1951: President Harry S. Truman addresses the nation from the Japanese peace treaty conference in San Francisco in the first live, coast-to-coast television broadcast.

1957: Arkansas Gov. Orval Faubus uses Arkansas National Guardsmen to prevent nine black students from entering all-white Central High School in Little Rock.

1969: The Food and Drug Administration issues a report calling birth control pills “safe,” despite a slight risk of fatal blood-clotting disorders linked to the pills.

VINDICATOR FILES

1986: Youngstown officials are enthusiastic about a proposal by Mahoning County Sheriff Edward Nemeth that city prisoners be housed in the county jail.

Eight new cadets are sworn in as members of the Youngstown Police Force: Ronnie Jones, Vincent Mack, Michael Harris, Carl Davis, Douglas Bobovnyik, Charles Swanson, Richard Baldwin and Bruce Palmer.

1971: Unusually dry weather in August leaves reservoirs in the Mahoning River basin below level for boating and swimming during the Labor Day weekend.

A new class graduates from the Hannah E. Mullins School of Practical Nursing in Salem: Elaine Dmitrovich, Deborah Defabio, Melanie Peters, Kathy Heatherington, Vicky Gerier, Linda Talstein, Maxine Kiewall, Edith Smith, Evelyn Babie, Sue Chambers, Marguerite Wilbarger, Edith Dunlap, Martha Bell, Judy Burrows, Shirley Morris, Marilyn Bossard, Helen Gibson, Patricia Jeffers, Donna Readshaw, Marilyn Shinn, Denise Lanzer, Mary Jones and Donna Swallow.

1961: With the Canfield Fair over, more than 100,000 youngsters in the Youngstown district are returning to classrooms, including 27,300 who will be attending city schools.

The third spectacular derailment in two weeks on the Pennsylvania Railroad track near East Palestine causes rail traffic to be diverted while crews clean up cars and repair track.

Mahoning County Recorder William D. Holt says 116 former soldiers, sailors and Marines have failed to pick up their honorable discharge papers, which are being held in the recorder’s office for them.

1936: Mahoning County Sheriff Ralph Elser will decide when 250 girl employees of the Triangle Raincoat Co. receive a promised 5 percent wage increase following his arbitration that ended in an eight-day strike at the E. Federal Street plant.

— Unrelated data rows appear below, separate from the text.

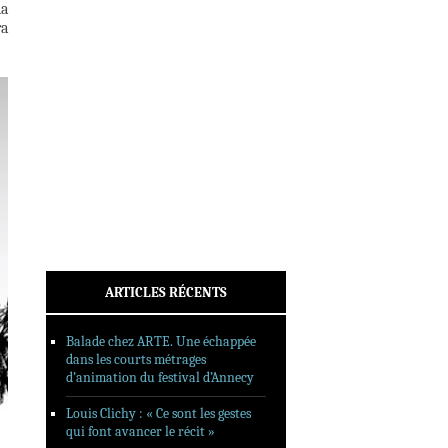
la
INTERVIEWS
ra
REPORTAGES
SORTIES DVD
FORMATS LONGS
FESTIVAL FORMAT COURT
FILMS EN LIGNE
CONTACT
ARTICLES RÉCENTS
Balade chez ARTE. Une échappée
dans les courts métrages
d’animation du festival d’Annecy
Louis Clichy : « Ce sont les gestes
qui font avancer le récit »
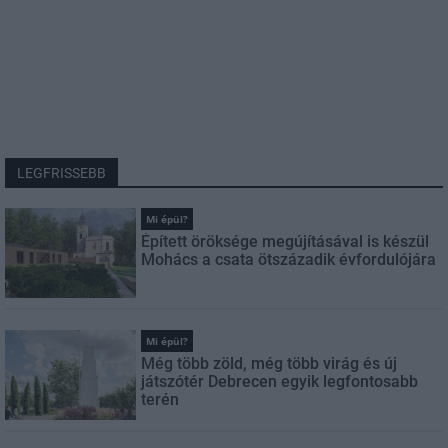
LEGFRISSEBB
Mi épül?
Épített öröksége megújításával is készül
Mohács a csata ötszázadik évfordulójára
Mi épül?
Még több zöld, még több virág és új
játszótér Debrecen egyik legfontosabb
terén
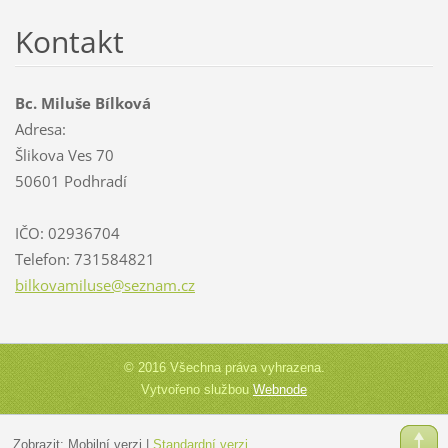
Kontakt
Bc. Miluše Bílková
Adresa:
Šlikova Ves 70
50601 Podhradí
IČO: 02936704
Telefon: 731584821
bilkovam
iluse@se
znam.cz
© 2016 Všechna práva vyhrazena.
Vytvořeno službou
Webnode
Zobrazit:
Mobilní verzi
|
Standardní verzi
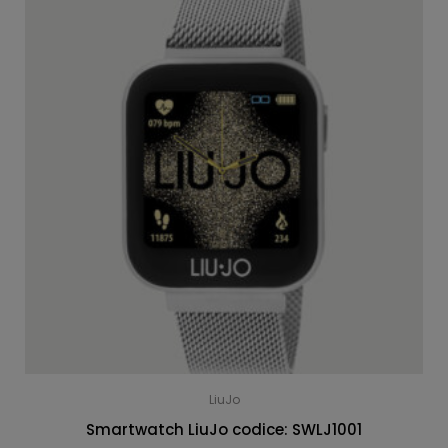
LiuJo
Smartwatch LiuJo codice: SWLJ1001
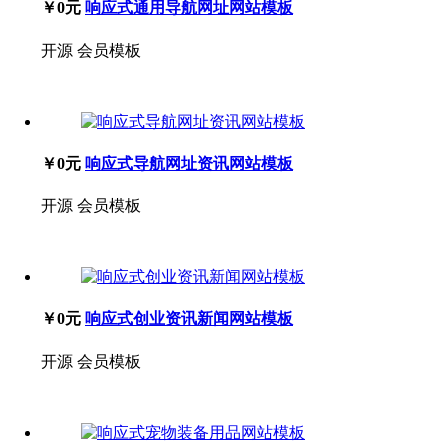
￥0元
响应式通用导航网址网站模板
开源
会员模板
￥0元
响应式导航网址资讯网站模板
开源
会员模板
￥0元
响应式创业资讯新闻网站模板
开源
会员模板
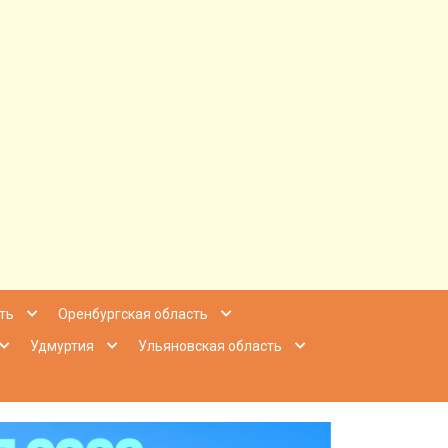
ее Приволжье
ть
Оренбургская область
Удмуртия
Ульяновская область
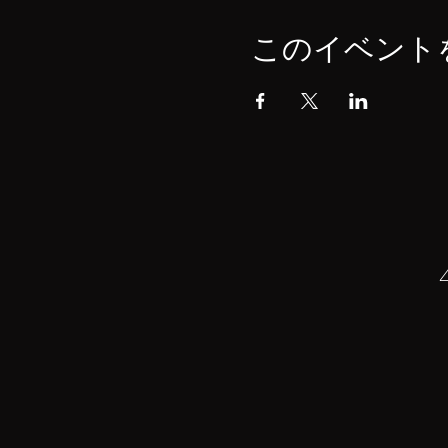
このイベント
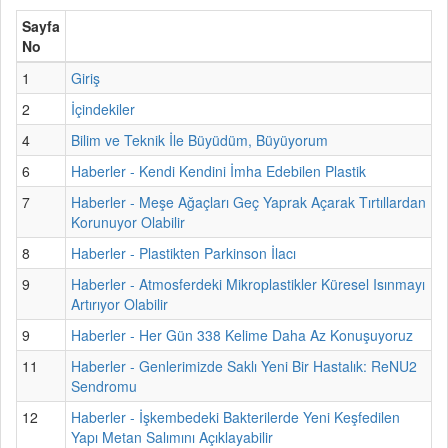
Sayfa
No
1
Giriş
2
İçindekiler
4
Bilim ve Teknik İle Büyüdüm, Büyüyorum
6
Haberler - Kendi Kendini İmha Edebilen Plastik
7
Haberler - Meşe Ağaçları Geç Yaprak Açarak Tırtıllardan
Korunuyor Olabilir
8
Haberler - Plastikten Parkinson İlacı
9
Haberler - Atmosferdeki Mikroplastikler Küresel Isınmayı
Artırıyor Olabilir
9
Haberler - Her Gün 338 Kelime Daha Az Konuşuyoruz
11
Haberler - Genlerimizde Saklı Yeni Bir Hastalık: ReNU2
Sendromu
12
Haberler - İşkembedeki Bakterilerde Yeni Keşfedilen
Yapı Metan Salımını Açıklayabilir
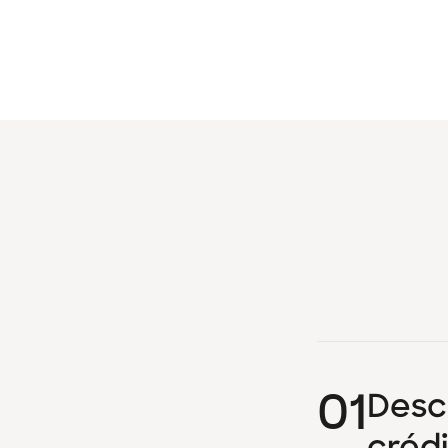
01
Desca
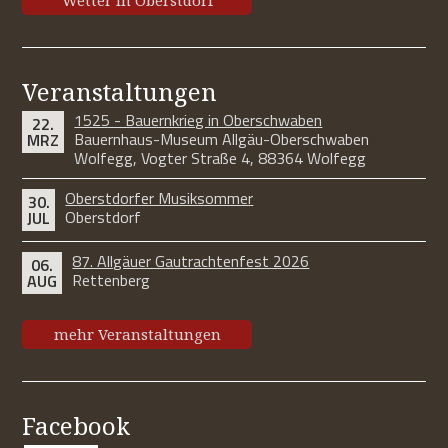
Wetter in Oberstdorf
Veranstaltungen
1525 - Bauernkrieg in Oberschwaben
22.
Bauernhaus-Museum Allgäu-Oberschwaben
MRZ
Wolfegg, Vogter Straße 4, 88364 Wolfegg
Oberstdorfer Musiksommer
30.
Oberstdorf
JUL
87. Allgäuer Gautrachtenfest 2026
06.
Rettenberg
AUG
mehr Veranstaltungen
Facebook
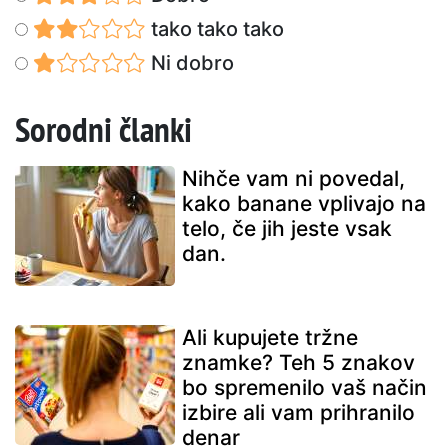
tako tako tako
Ni dobro
Sorodni članki
Nihče vam ni povedal,
kako banane vplivajo na
telo, če jih jeste vsak
dan.
Ali kupujete tržne
znamke? Teh 5 znakov
bo spremenilo vaš način
izbire ali vam prihranilo
denar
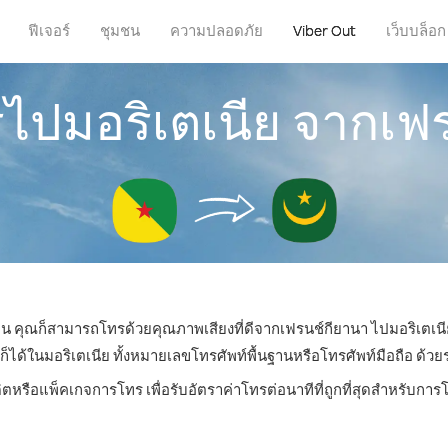
ฟีเจอร์
ชุมชน
ความปลอดภัย
Viber Out
เว็บบล็อก
รไปมอริเตเนีย จากเฟ
่ไหน คุณก็สามารถโทรด้วยคุณภาพเสียงที่ดีจากเฟรนช์กียานา ไปมอริเตเนีย
้ในมอริเตเนีย ทั้งหมายเลขโทรศัพท์พื้นฐานหรือโทรศัพท์มือถือ ด้วยราค
ิตหรือแพ็คเกจการโทร เพื่อรับอัตราค่าโทรต่อนาทีที่ถูกที่สุดสำหรับกา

The bridge committee of the Steubenville Chamber of Commerce votes to call upon Gov. Martin L. Davey to instruct the Ohio Bridge Commission to proceed with the immediate purchase of two toll bridges over the Ohio River, for $1.25 million and $1.6 million. The state could reduce the tolls by 50 percent and pay off the bonds in eight years, the committee says.